Here's a step-by-step walk through of the illustration I put together for Emerald City Comicon's Monsters & Dames art book coming out in March.
The initial concept I had in mind was a huge lumbering creature protecting a child. Starting with swooping sketched out shapes I started doodling, looking for forms and silhouette that would look interesting and give the impression of size that I wanted.
Once those larger forms started to take shape as something with a massive upper body and ape-like arms, I quickly defined them a bit more with some rough contour shapes to get a sense of the perspective for the piece. All this was done in Photoshop on my Cintiq, but it could just as easily have been pencil and paper.
Starting a new layer, I went in with a darker blue and made some decisions about forms, trying to nail down the general anatomy of the creature and to get a sense of proportion. I like where it's going, so I threw in some really rough light and shadow to help me visualize it more solidly.
There's an intimacy in this stage that I still really like. The girl's expression is more comforting and I think it's actually bit more emotional than the final version.
Gathering some reference material of monsters and taking a bit of a break, I came back to the piece and decided to do another sketch over, adjusted the stance and making it even larger. I wanted the creature to look bigger and more menacing. The creature's skull is now more bestial and its eyes are more inhuman.
The girl's proportion changes too and now I'm visualizing something Egyptian for her outfit and jewelery.
This is the final line art scanned in. At first I was thinking of inking this digitally, but the whim struck me to go back to traditional for the line art, so I penciled this out on Bienfang Rag Marker Paper (which I really like using because it's nearly see though but has more substance than tracing paper). Most of it's done with an F pencil, though added the thicker outline with a B.
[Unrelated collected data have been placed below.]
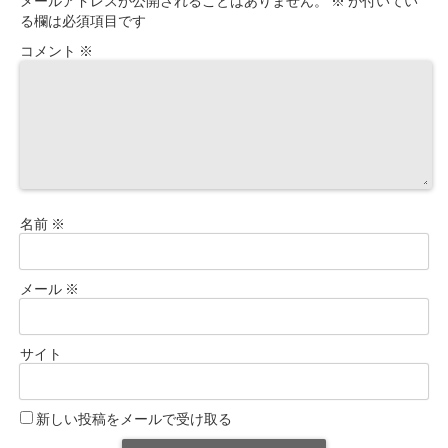
メールアドレスが公開されることはありません。
※
が付いてい
る欄は必須項目です
コメント
※
名前
※
メール
※
サイト
新しい投稿をメールで受け取る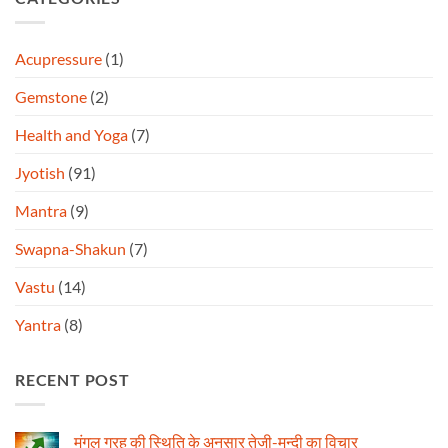
Acupressure
(1)
Gemstone
(2)
Health and Yoga
(7)
Jyotish
(91)
Mantra
(9)
Swapna-Shakun
(7)
Vastu
(14)
Yantra
(8)
RECENT POST
मंगल ग्रह की स्थिति के अनुसार तेजी-मन्दी का विचार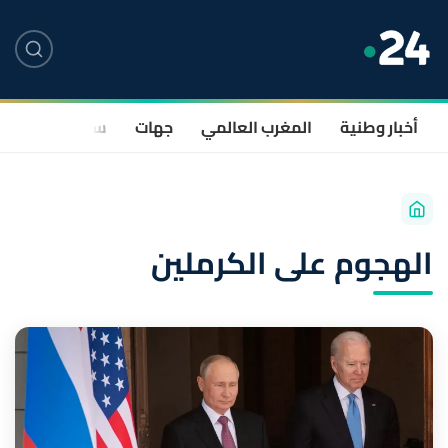
أخبار وطنية
المغرب العالمي
جهات
سياسة
صحة
الهجوم على الكرملين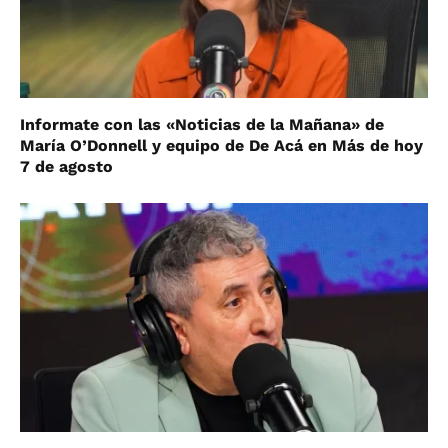
Informate con las «Noticias de la Mañana» de
María O’Donnell y equipo de De Acá en Más de hoy
7 de agosto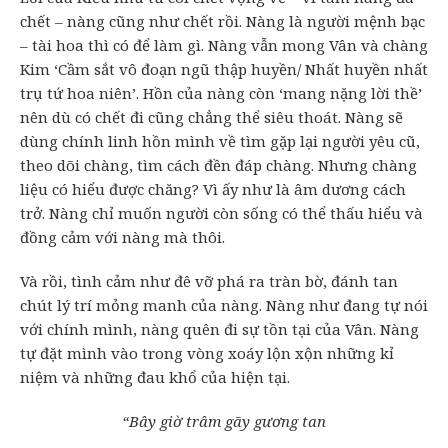
chết – nàng cũng như chết rồi. Nàng là người mệnh bạc
– tài hoa thì có để làm gì. Nàng vẫn mong Vân và chàng
Kim ‘Cầm sắt vô đoạn ngũ thập huyền/ Nhất huyền nhất
trụ tứ hoa niên’. Hồn của nàng còn ‘mang nặng lời thề’
nên dù có chết đi cũng chẳng thể siêu thoát. Nàng sẽ
dùng chính linh hồn mình về tìm gặp lại người yêu cũ,
theo dõi chàng, tìm cách đền đáp chàng. Nhưng chàng
liệu có hiểu được chăng? Vì ấy như là âm dương cách
trở. Nàng chỉ muốn người còn sống có thể thấu hiểu và
đồng cảm với nàng mà thôi.
Và rồi, tình cảm như đê vỡ phá ra tràn bờ, đánh tan
chút lý trí mỏng manh của nàng. Nàng như đang tự nói
với chính mình, nàng quên đi sự tồn tại của Vân. Nàng
tự đặt mình vào trong vòng xoáy lộn xộn những kỉ
niệm và những đau khổ của hiện tại.
“Bây giờ trâm gãy gương tan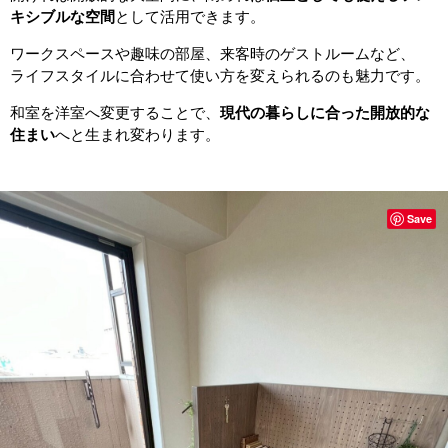
キシブルな空間
として活用できます。
ワークスペースや趣味の部屋、来客時のゲストルームなど、
ライフスタイルに合わせて使い方を変えられるのも魅力です。
和室を洋室へ変更することで、
現代の暮らしに合った開放的な
住まい
へと生まれ変わります。
Save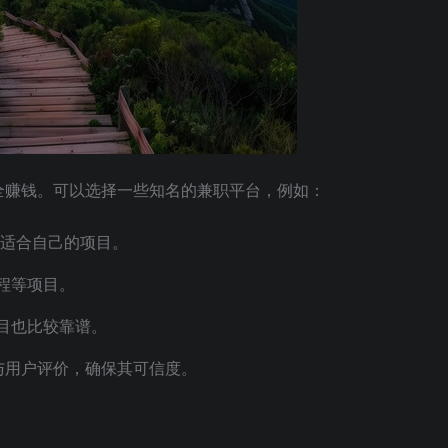
全赚钱。可以选择一些知名的兼职平台，例如：
适合自己的项目。
程等项目。
目也比较靠谱。
与用户评价，确保其可信度。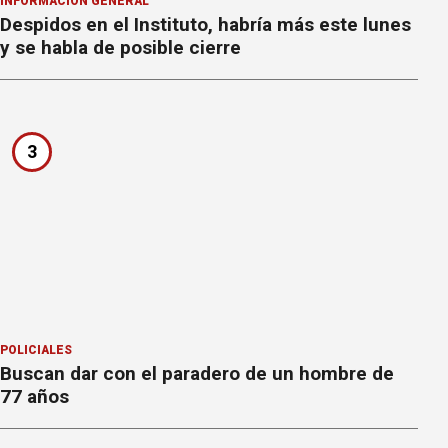
INFORMACION GENERAL
Despidos en el Instituto, habría más este lunes
y se habla de posible cierre
3
POLICIALES
Buscan dar con el paradero de un hombre de
77 años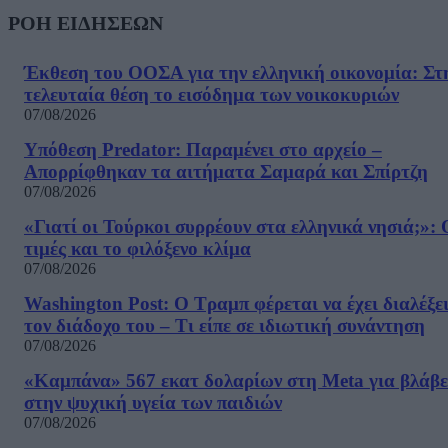
ΡΟΗ ΕΙΔΗΣΕΩΝ
Έκθεση του ΟΟΣΑ για την ελληνική οικονομία: Στ
τελευταία θέση το εισόδημα των νοικοκυριών
07/08/2026
Υπόθεση Predator: Παραμένει στο αρχείο –
Απορρίφθηκαν τα αιτήματα Σαμαρά και Σπίρτζη
07/08/2026
«Γιατί οι Τούρκοι συρρέουν στα ελληνικά νησιά;»: 
τιμές και το φιλόξενο κλίμα
07/08/2026
Washington Post: Ο Τραμπ φέρεται να έχει διαλέξε
τον διάδοχο του – Τι είπε σε ιδιωτική συνάντηση
07/08/2026
«Καμπάνα» 567 εκατ δολαρίων στη Meta για βλάβε
στην ψυχική υγεία των παιδιών
07/08/2026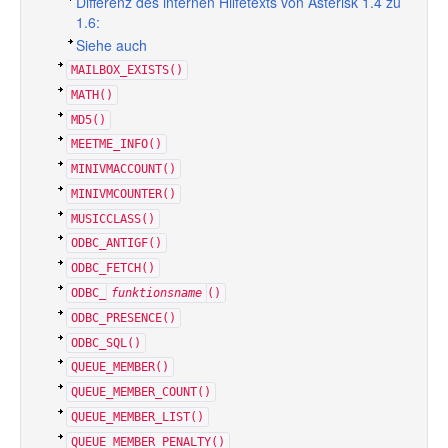
Differenz des internen Hilfetexts von Asterisk 1.4 zu
1.6:
Siehe auch
MAILBOX_EXISTS()
MATH()
MD5()
MEETME_INFO()
MINIVMACCOUNT()
MINIVMCOUNTER()
MUSICCLASS()
ODBC_ANTIGF()
ODBC_FETCH()
ODBC_
funktionsname
()
ODBC_PRESENCE()
ODBC_SQL()
QUEUE_MEMBER()
QUEUE_MEMBER_COUNT()
QUEUE_MEMBER_LIST()
QUEUE_MEMBER_PENALTY()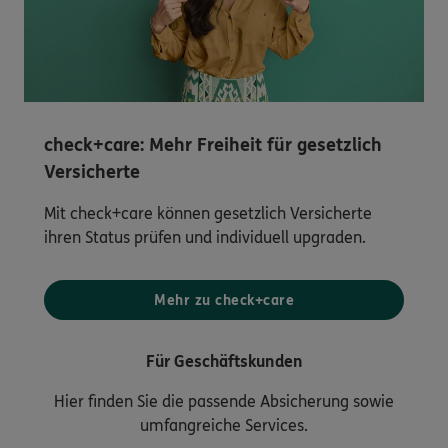
check+care: Mehr Freiheit für gesetzlich
Versicherte
Mit check+care können gesetzlich Versicherte
ihren Status prüfen und individuell upgraden.
Mehr zu check+care
Für Geschäftskunden
Hier finden Sie die passende Absicherung sowie
umfangreiche Services.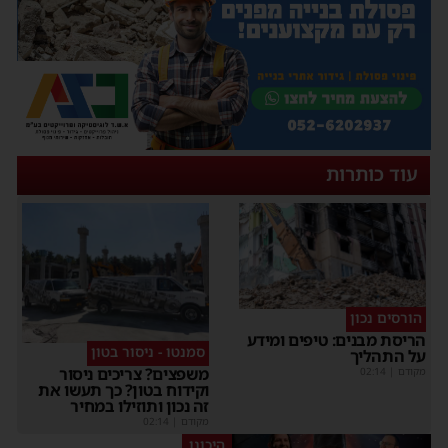
עוד כותרות
הורסים נכון
ריסת מבנים: טיפים ומידע
סמנטו - ניסור בטון
ל התהליך
משפצים? צריכים ניסור
קודם
|
02:14
וקידוח בטון? כך תעשו את
זה נכון ותוזילו במחיר
מקודם
|
02:14
היכונו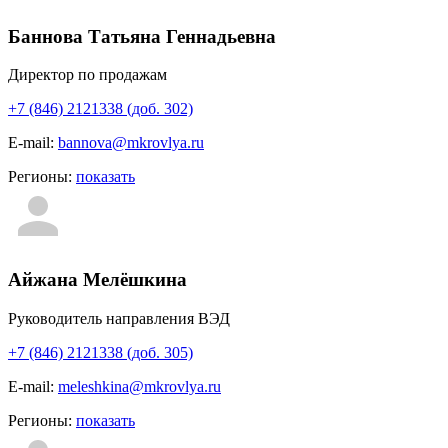
Баннова Татьяна Геннадьевна
Директор по продажам
+7 (846) 2121338 (доб. 302)
E-mail:
bannova@mkrovlya.ru
Регионы:
показать
Айжана Мелёшкина
Руководитель направления ВЭД
+7 (846) 2121338 (доб. 305)
E-mail:
meleshkina@mkrovlya.ru
Регионы:
показать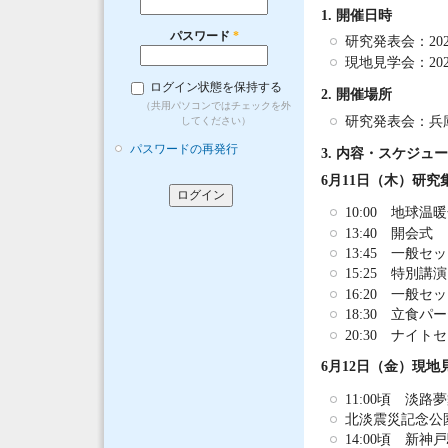
1. 開催日時
パスワード
*
研究発表会：202
現地見学会：202
ログイン状態を保持する
2. 開催場所
（共用パソコンではチェックを外
研究発表会：兵
してください）
パスワードの再発行
3. 内容・スケジュ
6月11日（木）研究
10:00 地球
13:40 開会式
13:45 一般セ
15:25 特別講演
16:20 一般セ
18:30 立食
20:30 ナイト
6月12日（金）現地
11:00頃 淡
北淡震災記念公
14:00頃 新神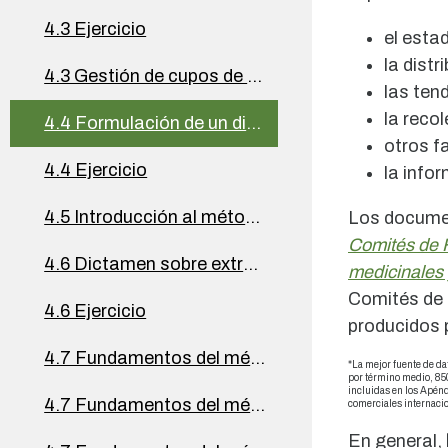
4.3 Ejercicio
el esta
la distr
4.3 Gestión de cupos de exportación establecidos nacionalmente
las ten
la recol
4.4 Formulación de un dictamen de extracción no perjudicial
otros f
4.4 Ejercicio
la info
4.5 Introducción al método de evaluación del riesgo
Los docume
Comités de 
4.6 Dictamen sobre extracciones no perjudiciales = método de evaluación del riesgo
medicinales 
Comités de 
4.6 Ejercicio
producidos 
4.7 Fundamentos del método de evaluación del riesgo
*La mejor fuente de da
por término medio, 850
incluidas en los Apénd
4.7 Fundamentos del método de evaluación del riesgo
comerciales internacio
En general,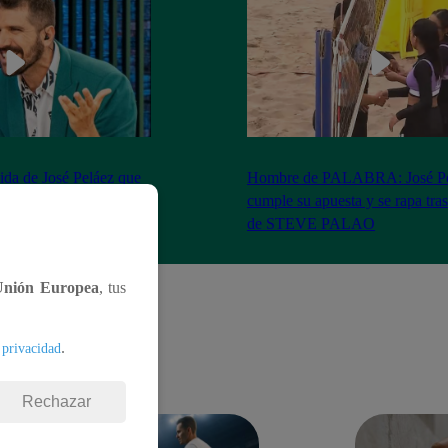
ida de José Peláez que
Hombre de PALABRA: José Pe
ns de “El Gran Chef”
cumple su apuesta y se rapa tras 
de STEVE PALAO
Unión Europea
, tus
.
 privacidad
Rechazar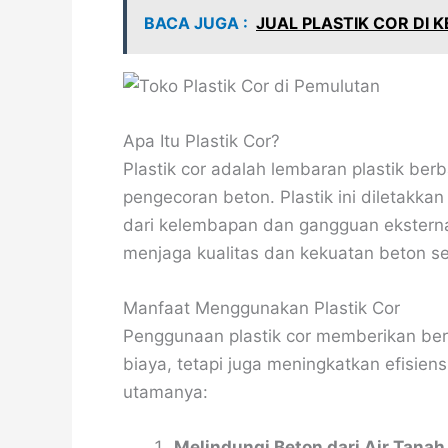
BACA JUGA :
JUAL PLASTIK COR DI 
Apa Itu Plastik Cor?
Plastik cor adalah lembaran plastik be
pengecoran beton. Plastik ini diletakka
dari kelembapan dan gangguan eksternal 
menjaga kualitas dan kekuatan beton seh
Manfaat Menggunakan Plastik Cor
Penggunaan plastik cor memberikan be
biaya, tetapi juga meningkatkan efisien
utamanya:
Melindungi Beton dari Air Tanah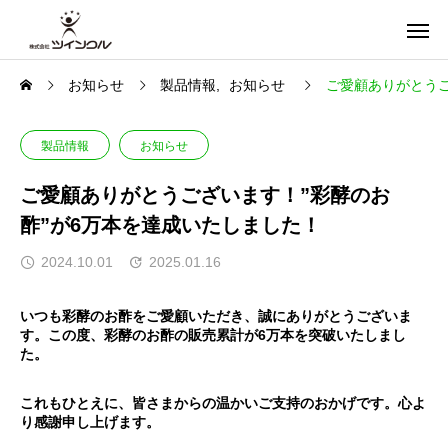
お知らせ
製品情報
お知らせ
ご愛顧ありがとうご
製品情報
お知らせ
ご愛顧ありがとうございます！”彩酵のお
酢”が6万本を達成いたしました！
2024.10.01
2025.01.16
いつも彩酵のお酢をご愛顧いただき、誠にありがとうございま
す。この度、彩酵のお酢の販売累計が6万本を突破いたしまし
た。
これもひとえに、皆さまからの温かいご支持のおかげです。心よ
り感謝申し上げます。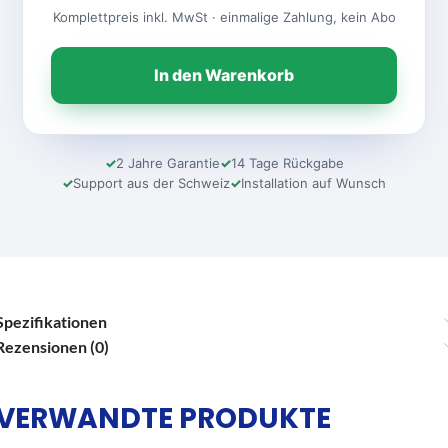
Komplettpreis inkl. MwSt · einmalige Zahlung, kein Abo
In den Warenkorb
2 Jahre Garantie
14 Tage Rückgabe
Support aus der Schweiz
Installation auf Wunsch
Spezifikationen
Rezensionen (0)
VERWANDTE PRODUKTE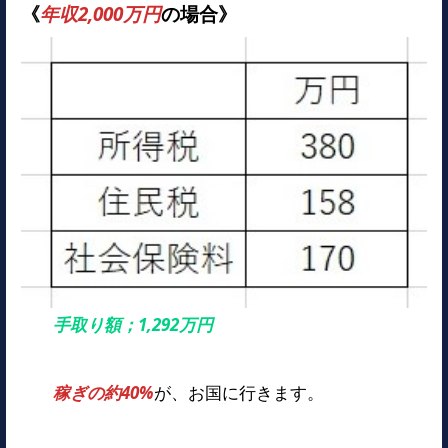
《
年収2,000万円
の場合》
手取り額；1,292万円
稼ぎの約40%
が、お国に行きます。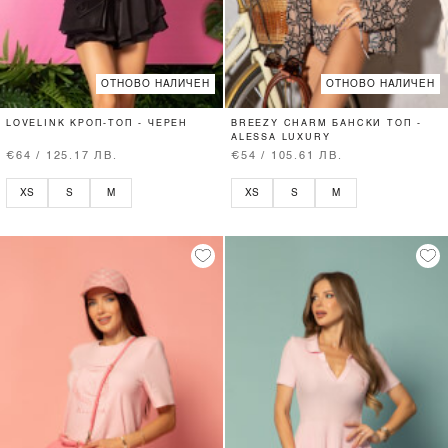
ОТНОВО НАЛИЧЕН
ОТНОВО НАЛИЧЕН
LOVELINK КРОП-ТОП - ЧЕРЕН
BREEZY CHARM БАНСКИ ТОП -
ALESSA LUXURY
€64 / 125.17 ЛВ.
€54 / 105.61 ЛВ.
XS
S
M
XS
S
M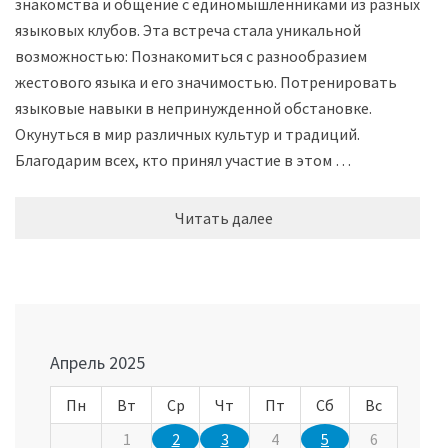
знакомства и общение с единомышленниками из разных
языковых клубов. Эта встреча стала уникальной
возможностью: Познакомиться с разнообразием
жестового языка и его значимостью. Потренировать
языковые навыки в непринужденной обстановке.
Окунуться в мир различных культур и традиций.
Благодарим всех, кто принял участие в этом …
Читать далее
Апрель 2025
Пн
Вт
Ср
Чт
Пт
Сб
Вс
1
2
3
4
5
6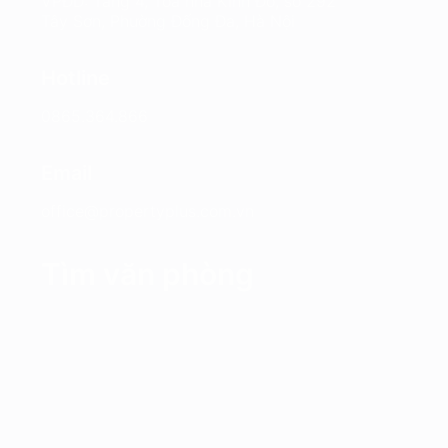
VPĐD: Tầng 4, Tòa nhà Kinh Đô, số 292
Tây Sơn, Phường Đống Đa, Hà Nội
Hotline
0865.364.866
Email
office@propertyplus.com.vn
Tìm văn phòng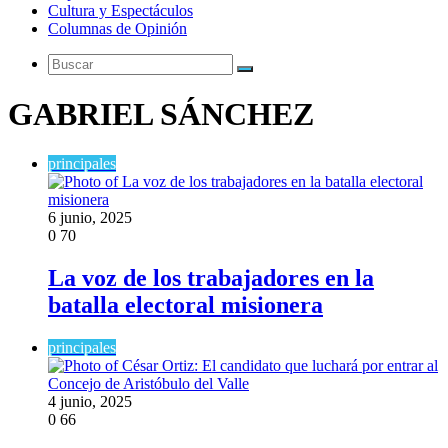
Cultura y Espectáculos
Columnas de Opinión
Buscar
GABRIEL SÁNCHEZ
principales
6 junio, 2025
0
70
La voz de los trabajadores en la
batalla electoral misionera
principales
4 junio, 2025
0
66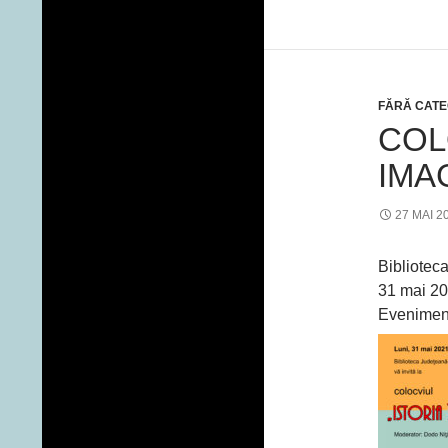
FĂRĂ CATE
COL
IMAG
27 MAI 2
Bibliotec
31 mai 202
Evenimentu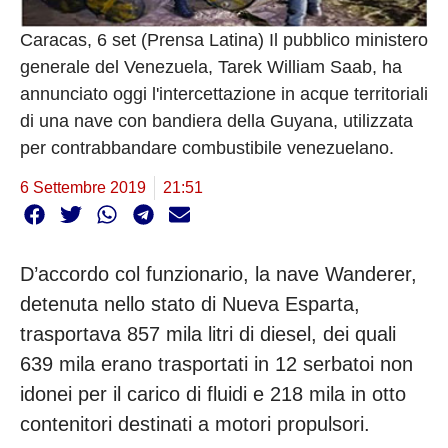
Caracas, 6 set (Prensa Latina) Il pubblico ministero
generale del Venezuela, Tarek William Saab, ha
annunciato oggi l'intercettazione in acque territoriali
di una nave con bandiera della Guyana, utilizzata
per contrabbandare combustibile venezuelano.
6 Settembre 2019
21:51
D’accordo col funzionario, la nave Wanderer,
detenuta nello stato di Nueva Esparta,
trasportava 857 mila litri di diesel, dei quali
639 mila erano trasportati in 12 serbatoi non
idonei per il carico di fluidi e 218 mila in otto
contenitori destinati a motori propulsori.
After it's scanned in I use Image> Adjustments> Levels in Photoshop to darken up the line art and push the paper base tone to white.
Here are the Colour Flats. These are the tones I start with, kept on their own layer so I can easily select certain portions of the illustration and isolate them for colour adjustments later on. It also lets me see what the base colours are before any rendering so I can decide if it's all working well together.
The first rendering step is adding the main shadows and deciding the direction of light. I opt for light coming from the upper right and then imagine it striking down on the figure.
Which parts are facing the light?
Which parts are facing away from light?
Which parts overlap to create shadows as they block another area from light?
As I put down each shadow that stuff becomes more clear.
Now I do the opposite with the highlights, isolating anatomy that's facing the light and enhancing those with a lighter colour. I also add in a blue/purple bounce light on the left side to help bring out some extra details in the shadow areas.
I soften the look of the black line art by colouring some of those lines to give it a bit of an animation cel feel. This also helps to pop out the hair detail by the monster's face. The horns were looking pretty bland so I add a dark to light gradient transition of colour. It's starting to come together.
The last chunk involves a lot of finicky stuff - enhancing the contrast and saturation, adding smaller details to the skin, pushing highlights on the horns and jewelry and adding a blue-purple haze to the base of the piece to enhance the feeling of size and make it look more creepy.
Rendering light and shadow can be confusing with complex shapes, but in reality the formula for light in this piece is pretty straight forward:
All surfaces of the creature facing 'up' get the highlight tone.
All surfaces of the creature facing 'right' get the base tone.
All surfaces of the creature facing 'left' or 'down' get the shadow tone.
Then the whole piece gets an extra blue-purple base light kick.
Here's the final again, with minor tweaks and background/text added:
I hope you found this walk through of the process useful.